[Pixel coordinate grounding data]
+++

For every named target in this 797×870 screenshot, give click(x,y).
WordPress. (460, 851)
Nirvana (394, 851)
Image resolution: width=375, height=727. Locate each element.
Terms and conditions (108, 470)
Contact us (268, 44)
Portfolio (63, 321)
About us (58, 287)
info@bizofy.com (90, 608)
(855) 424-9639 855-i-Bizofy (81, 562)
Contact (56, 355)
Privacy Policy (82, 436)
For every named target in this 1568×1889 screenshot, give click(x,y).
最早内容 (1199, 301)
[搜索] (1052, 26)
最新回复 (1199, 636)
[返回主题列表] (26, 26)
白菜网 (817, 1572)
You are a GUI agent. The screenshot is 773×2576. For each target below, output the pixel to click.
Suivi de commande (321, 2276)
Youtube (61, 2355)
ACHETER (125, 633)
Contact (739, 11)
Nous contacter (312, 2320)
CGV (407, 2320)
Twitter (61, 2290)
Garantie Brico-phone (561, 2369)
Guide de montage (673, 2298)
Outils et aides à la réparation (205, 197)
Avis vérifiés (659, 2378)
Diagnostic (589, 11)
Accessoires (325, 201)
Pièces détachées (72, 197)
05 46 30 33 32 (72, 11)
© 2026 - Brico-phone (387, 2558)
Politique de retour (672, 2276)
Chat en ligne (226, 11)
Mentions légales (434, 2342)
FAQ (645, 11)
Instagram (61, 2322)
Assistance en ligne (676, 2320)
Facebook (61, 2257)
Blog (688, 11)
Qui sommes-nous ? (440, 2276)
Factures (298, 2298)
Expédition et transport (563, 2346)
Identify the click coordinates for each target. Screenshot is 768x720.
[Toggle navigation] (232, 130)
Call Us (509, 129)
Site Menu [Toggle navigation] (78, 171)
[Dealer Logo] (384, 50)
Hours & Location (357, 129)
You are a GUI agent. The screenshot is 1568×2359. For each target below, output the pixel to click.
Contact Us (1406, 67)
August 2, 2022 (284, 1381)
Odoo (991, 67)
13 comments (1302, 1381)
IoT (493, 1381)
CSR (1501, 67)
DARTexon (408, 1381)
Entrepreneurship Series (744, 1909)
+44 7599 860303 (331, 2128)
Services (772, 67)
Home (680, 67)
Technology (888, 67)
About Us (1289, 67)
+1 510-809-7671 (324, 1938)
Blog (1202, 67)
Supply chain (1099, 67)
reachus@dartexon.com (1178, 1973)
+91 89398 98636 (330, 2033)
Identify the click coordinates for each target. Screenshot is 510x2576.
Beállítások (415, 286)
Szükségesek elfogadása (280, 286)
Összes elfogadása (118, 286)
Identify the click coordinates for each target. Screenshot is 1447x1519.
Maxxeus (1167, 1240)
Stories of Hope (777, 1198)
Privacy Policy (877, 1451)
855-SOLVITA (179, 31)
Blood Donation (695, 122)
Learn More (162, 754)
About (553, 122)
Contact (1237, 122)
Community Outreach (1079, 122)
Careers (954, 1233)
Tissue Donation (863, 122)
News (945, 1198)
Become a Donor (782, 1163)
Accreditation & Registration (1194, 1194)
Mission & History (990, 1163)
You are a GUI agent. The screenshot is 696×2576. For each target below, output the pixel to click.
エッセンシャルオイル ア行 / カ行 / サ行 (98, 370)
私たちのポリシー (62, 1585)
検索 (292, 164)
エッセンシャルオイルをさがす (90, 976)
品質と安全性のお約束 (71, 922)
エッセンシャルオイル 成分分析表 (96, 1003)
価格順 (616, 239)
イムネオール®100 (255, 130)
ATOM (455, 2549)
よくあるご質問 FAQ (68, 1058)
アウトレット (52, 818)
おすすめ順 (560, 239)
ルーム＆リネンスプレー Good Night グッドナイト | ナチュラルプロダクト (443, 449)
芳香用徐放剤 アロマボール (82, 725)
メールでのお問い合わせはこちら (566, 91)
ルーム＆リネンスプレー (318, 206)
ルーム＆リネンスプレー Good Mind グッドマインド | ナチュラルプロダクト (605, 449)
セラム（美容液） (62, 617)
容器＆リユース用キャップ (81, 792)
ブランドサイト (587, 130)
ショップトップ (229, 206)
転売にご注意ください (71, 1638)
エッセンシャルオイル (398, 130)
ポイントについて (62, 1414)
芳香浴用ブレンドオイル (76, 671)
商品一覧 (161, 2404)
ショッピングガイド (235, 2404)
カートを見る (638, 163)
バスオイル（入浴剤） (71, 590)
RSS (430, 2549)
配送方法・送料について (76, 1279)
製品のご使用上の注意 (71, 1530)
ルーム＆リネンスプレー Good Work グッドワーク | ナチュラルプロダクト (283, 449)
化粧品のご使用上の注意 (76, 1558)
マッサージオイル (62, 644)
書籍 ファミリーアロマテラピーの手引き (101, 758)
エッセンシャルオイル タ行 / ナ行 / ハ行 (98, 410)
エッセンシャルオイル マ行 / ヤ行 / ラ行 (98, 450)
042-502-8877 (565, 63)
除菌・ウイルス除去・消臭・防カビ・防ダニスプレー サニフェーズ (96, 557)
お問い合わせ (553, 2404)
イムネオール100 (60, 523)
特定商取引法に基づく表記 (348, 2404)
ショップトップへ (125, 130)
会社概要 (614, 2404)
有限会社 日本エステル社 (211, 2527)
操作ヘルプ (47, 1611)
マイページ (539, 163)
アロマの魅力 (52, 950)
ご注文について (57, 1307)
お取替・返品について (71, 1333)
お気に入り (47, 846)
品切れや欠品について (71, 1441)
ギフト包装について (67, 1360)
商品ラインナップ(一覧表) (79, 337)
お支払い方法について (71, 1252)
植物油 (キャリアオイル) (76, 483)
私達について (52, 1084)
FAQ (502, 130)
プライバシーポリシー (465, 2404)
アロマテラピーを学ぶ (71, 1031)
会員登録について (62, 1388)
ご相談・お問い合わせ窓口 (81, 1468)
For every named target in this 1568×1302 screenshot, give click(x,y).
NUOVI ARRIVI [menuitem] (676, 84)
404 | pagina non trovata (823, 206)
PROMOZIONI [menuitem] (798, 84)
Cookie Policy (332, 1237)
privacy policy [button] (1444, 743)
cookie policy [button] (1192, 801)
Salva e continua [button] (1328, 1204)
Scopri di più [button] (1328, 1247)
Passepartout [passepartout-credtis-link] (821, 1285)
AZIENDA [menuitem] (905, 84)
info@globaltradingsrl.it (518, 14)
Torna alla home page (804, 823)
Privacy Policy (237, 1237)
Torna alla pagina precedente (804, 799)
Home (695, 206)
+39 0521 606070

+++

Retype exactly. Start at the line with "プライバシーポリシー (465, 2404)" and stop at the last line of the data.

_Result:_
プライバシーポリシー (465, 2404)
アロマテラピーを学ぶ (71, 1031)
会員登録について (62, 1388)
ご相談・お問い合わせ窓口 (81, 1468)
For every named target in this 1568×1302 screenshot, give click(x,y).
NUOVI ARRIVI [menuitem] (676, 84)
404 | pagina non trovata (823, 206)
PROMOZIONI [menuitem] (798, 84)
Cookie Policy (332, 1237)
privacy policy [button] (1444, 743)
cookie policy [button] (1192, 801)
Salva e continua [button] (1328, 1204)
Scopri di più [button] (1328, 1247)
Passepartout [passepartout-credtis-link] (821, 1285)
AZIENDA [menuitem] (905, 84)
info@globaltradingsrl.it (518, 14)
Torna alla home page (804, 823)
Privacy Policy (237, 1237)
Torna alla pagina precedente (804, 799)
Home (695, 206)
+39 0521 606070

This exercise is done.